"Termasuk dalam hal pendanaan dan biaya kampanye, baik untuk Pilgub maupun untuk Pilpres," kata pakar hukum tatangera dari Universitas Parahyangan (Unpar) Bandung, Asep Warlan Yusuf, kepada
Kantor Berita Politik RMOL beberapa saat lalu (Senin, 27/6).
Menurut Asep, dalam politik memang hal nisacaya bila ada komunikasi antara politik dengan pengusaha. Bagaimapun selalu saja ada pengusaha yang berkepentingan dengan penguasa, atau calon penguasa. Karena itu, tak heran bila Jokowi dan Ahok juga berkomunikasi dengan para pengusaha, khususnya pengusaha di bidang properti.
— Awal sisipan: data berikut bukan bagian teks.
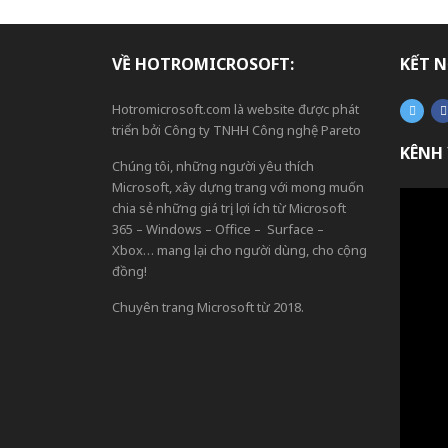
VỀ HOTROMICROSOFT:
KẾT N
Hotromicrosoft.com là website được phát
triển bởi Công ty TNHH Công nghệ Pareto
KÊNH
Chúng tôi, những người yêu thích
Microsoft, xây dựng trang với mong muốn
chia sẻ những giá trị, lợi ích từ Microsoft
365 – Windows – Office – Surface –
Xbox… mang lại cho người dùng, cho cộng
đồng!
Chuyên trang Microsoft từ 2018.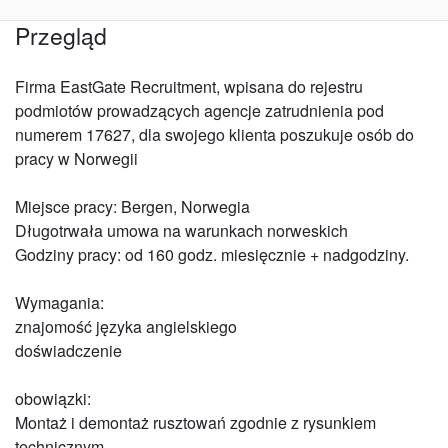
Przegląd
Firma EastGate Recruitment, wpisana do rejestru
podmiotów prowadzących agencje zatrudnienia pod
numerem 17627, dla swojego klienta poszukuje osób do
pracy w Norwegii
Miejsce pracy: Bergen, Norwegia
Długotrwała umowa na warunkach norweskich
Godziny pracy: od 160 godz. miesięcznie + nadgodziny.
Wymagania:
znajomość języka angielskiego
doświadczenie
obowiązki:
Montaż i demontaż rusztowań zgodnie z rysunkiem
technicznym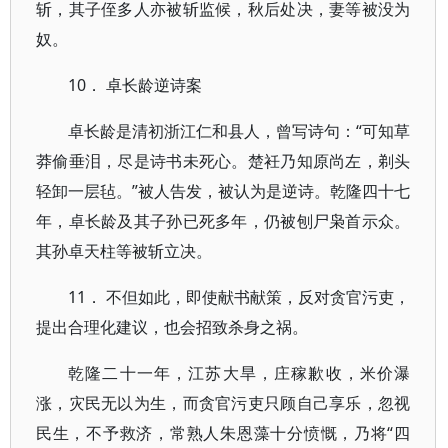
斩，其子侄多人亦被斩监候，秋后处决，妻等被没为
奴。
10． 卓长龄逆诗案
卓长龄是清初浙江仁和县人，曾写诗句：“可知草
莽偷垂泪，尽是诗书未死心。楚衽乃知原尚左，剃头
轻卸一层毡。”被人告发，被认为是逆诗。乾隆四十七
年，卓长龄及其子孙已死多年，仍被刨尸枭首示众。
其孙卓天柱等被斩立决。
11． 不但如此，即使献书献策，反对贪官污吏，
提出合理化建议，也会招致杀身之祸。
乾隆二十一年，江苏大旱，庄稼歉收，米价瀑
涨，灾民无以为生，而贪官污吏只顾自己享乐，忽视
民生，不予救济，常熟人朱恩藻十分愤慨，乃将“四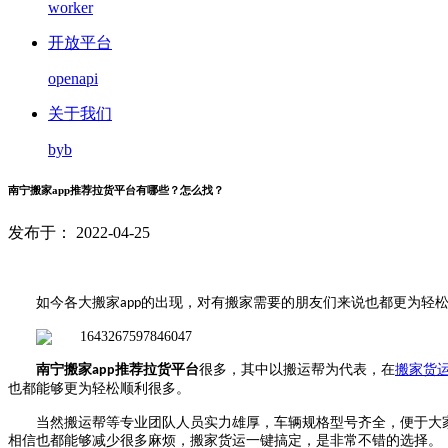
worker
开放平台
openapi
关于我们
byb
南宁搬家app推荐拉货平台有哪些？怎么找？
发布于： 2022-04-25
如今各大搬家
的出现，对有搬家需要的朋友们来说也都更为轻
app
南宁搬家
推荐拉货平台
很多，其中以搬运帮为代表，在
搬家货
app
也都能够更为轻松顺利很多。
当然搬运帮等专业团队人员实力雄厚，车辆规格型号齐全，便于大
相信也都能够减少很多麻烦，搬家货运一键搞定，是非常不错的选择。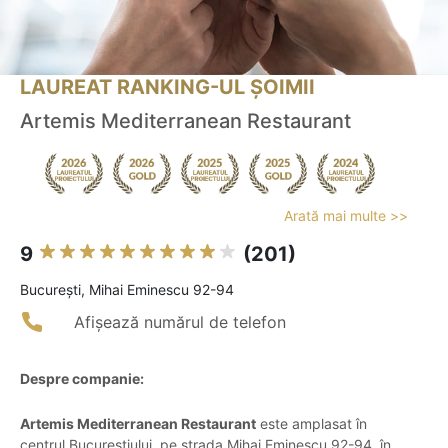
LAUREAT RANKING-UL ȘOIMII
Artemis Mediterranean Restaurant
Arată mai multe >>
9
(201)
Bucureşti, Mihai Eminescu 92-94
Afișează numărul de telefon
Despre companie:
Artemis Mediterranean Restaurant
este amplasat în
centrul Bucureștiului, pe strada Mihai Eminescu 92-94, în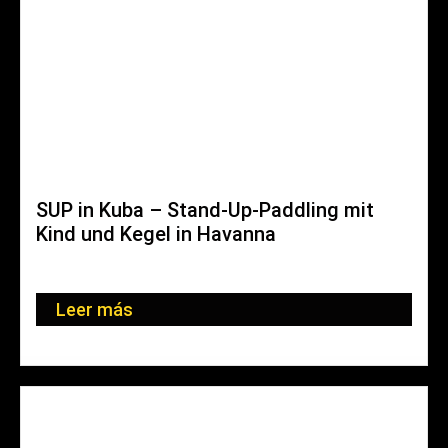
SUP in Kuba – Stand-Up-Paddling mit
Kind und Kegel in Havanna
Ruhig treibt das SUP-Brett (Akürzung für Stand-Up-
Paddling) den Fluss entlang....
Leer más
11. enero 2022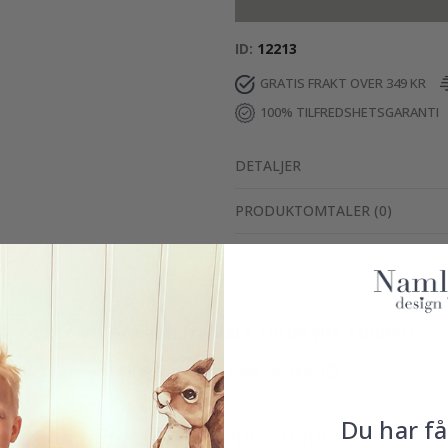
ID
12213
GRATIS FRAKT OVER 349 KR
100% TILFREDSHETSGARANTI
DETALJER
PRODUKTOMTALER
(
0
)
Ekte inspirasjon fra våre fornøyde kunder!
Merk ditt med #namly_design
Du har få
Produkter kjøpt sammen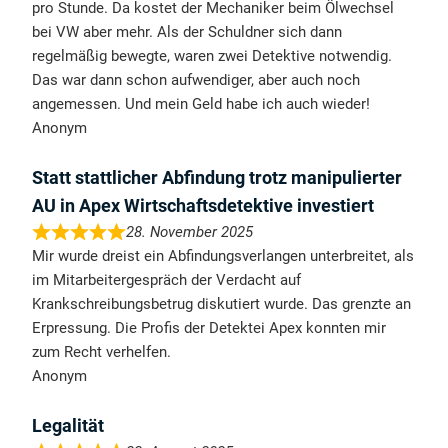
pro Stunde. Da kostet der Mechaniker beim Ölwechsel
bei VW aber mehr. Als der Schuldner sich dann
regelmäßig bewegte, waren zwei Detektive notwendig.
Das war dann schon aufwendiger, aber auch noch
angemessen. Und mein Geld habe ich auch wieder!
Anonym
Statt stattlicher Abfindung trotz manipulierter
AU in Apex Wirtschaftsdetektive investiert
28. November 2025
Mir wurde dreist ein Abfindungsverlangen unterbreitet, als
im Mitarbeitergespräch der Verdacht auf
Krankschreibungsbetrug diskutiert wurde. Das grenzte an
Erpressung. Die Profis der Detektei Apex konnten mir
zum Recht verhelfen.
Anonym
Legalität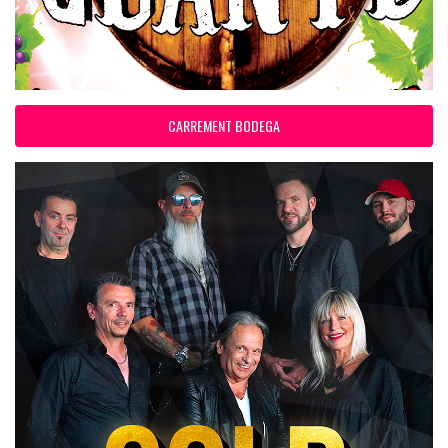
CARREMENT BODEGA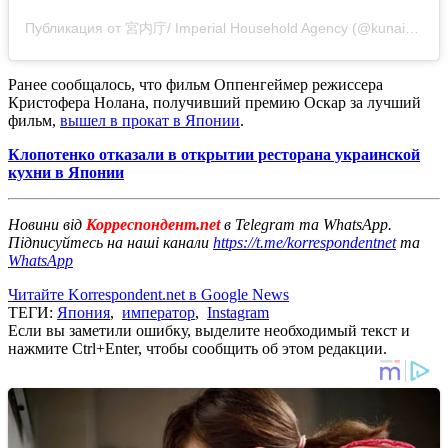
Публикация от 宮内庁/ Imperial Household Agency (@kunaicho_jp)
Ранее сообщалось, что фильм Оппенгеймер режиссера
Кристофера Нолана, получивший премию Оскар за лучший
фильм,
вышел в прокат в Японии
.
Клопотенко отказали в открытии ресторана украинской
кухни в Японии
Новини від
Корреспондент.net
в Telegram та WhatsApp.
Підписуйтесь на наші канали
https://t.me/korrespondentnet
та
WhatsApp
Читайте Korrespondent.net в Google News
ТЕГИ:
Япония
,
император
,
Instagram
Если вы заметили ошибку, выделите необходимый текст и
нажмите Ctrl+Enter, чтобы сообщить об этом редакции.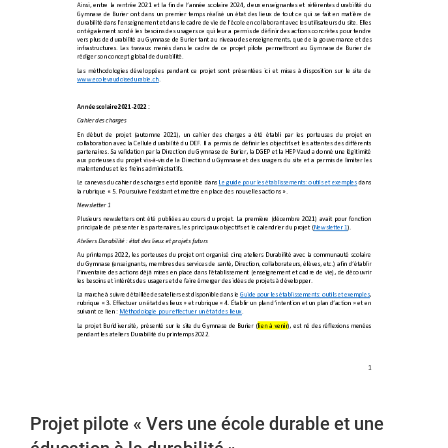
Projet pilote « Vers une école durable et une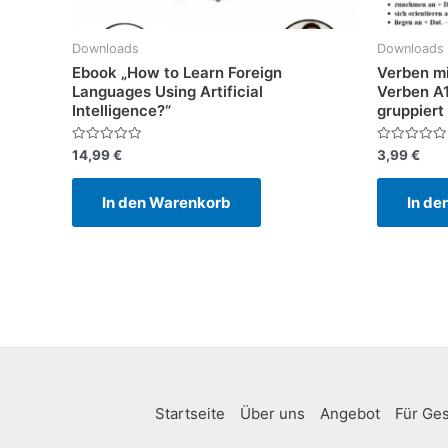
Downloads
Downloads
Ebook „How to Learn Foreign
Verben mi
Languages Using Artificial
Verben A
Intelligence?“
gruppiert
Bewertet
Bewertet
14,99
€
3,99
€
mit
mit
0
0
von
von
In den Warenkorb
In de
5
5
Startseite
Über uns
Angebot
Für Ge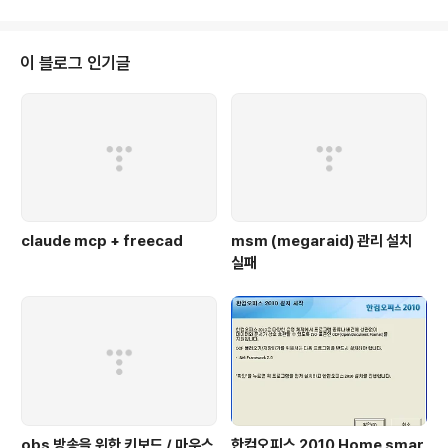
e/55005] 그리고 앞의 문서에서 내가 5900 외에 다른 포트로 사용했는데,
원래 의도한 방법과는 너무 다르게 사용한것 같다. 원래 의도는 VNC가 가지는
보안상의 헛점으로 인해 ssh tunnelling을 이용하여 localhost:0으로 접속을
이 블로그 인기글
하도록 한것인데, 이게 귀찮아서..
claude mcp + freecad
msm (megaraid) 관리 설치
실패
obs 방송을 위한 키보드 / 마우스
한컴오피스 2010 Home smar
"Dalam konstruksi hukum, bantuan pengusaha ini boleh-boleh saja selama tidak melebihi batas maksimal yang telah ditetapkan oleh aturan. Sah-sah saja," ungkap Asep, menanggapi rekaman video, yang dalam video tersebut Ahok mengatakan bahwa Jokowi tak bisa jadi presiden bila tak dibantu pengusaha.
Dengan demikian, sambung Asep, ungkapan Ahok bahwa ada pengusaha yang membantu Jokowi dalam Pillpres, merupakan hal yang wajar saja. Ungkapan itu tidak berdampak apa-apa, selama tidak ada unsur korupsi dan kolutifnya.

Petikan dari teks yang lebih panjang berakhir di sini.